Aim of the task: Check every line of the records below for the string "Nørgaard" and copy the ones that have it.

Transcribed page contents
━━━

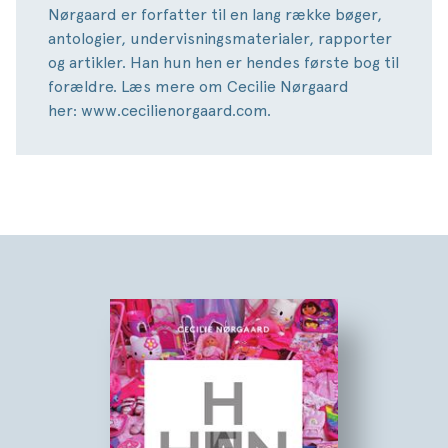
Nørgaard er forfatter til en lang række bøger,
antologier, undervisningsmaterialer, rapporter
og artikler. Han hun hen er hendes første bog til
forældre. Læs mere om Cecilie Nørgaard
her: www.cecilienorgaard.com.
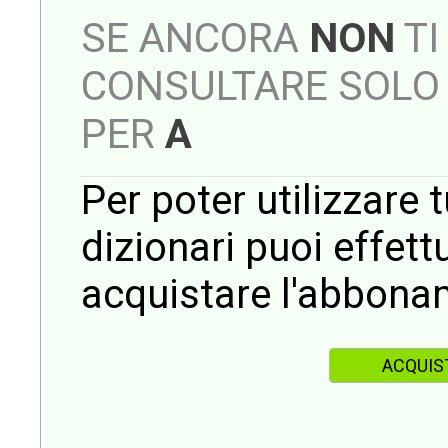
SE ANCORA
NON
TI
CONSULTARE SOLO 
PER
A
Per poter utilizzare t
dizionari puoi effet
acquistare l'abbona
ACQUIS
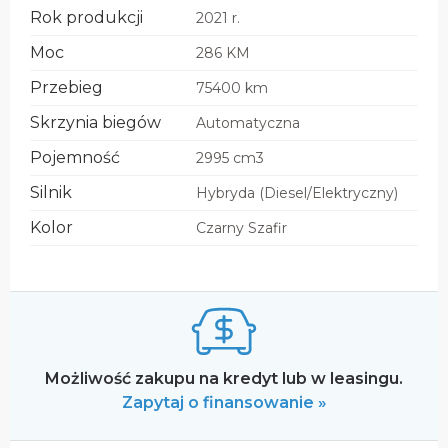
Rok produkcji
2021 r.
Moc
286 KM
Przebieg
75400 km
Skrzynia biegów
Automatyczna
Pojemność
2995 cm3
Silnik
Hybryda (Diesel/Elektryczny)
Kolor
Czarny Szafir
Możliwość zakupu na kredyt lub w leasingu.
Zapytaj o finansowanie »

━━━

Your response:
Nørgaard er forfatter til en lang række bøger,
forældre. Læs mere om Cecilie Nørgaard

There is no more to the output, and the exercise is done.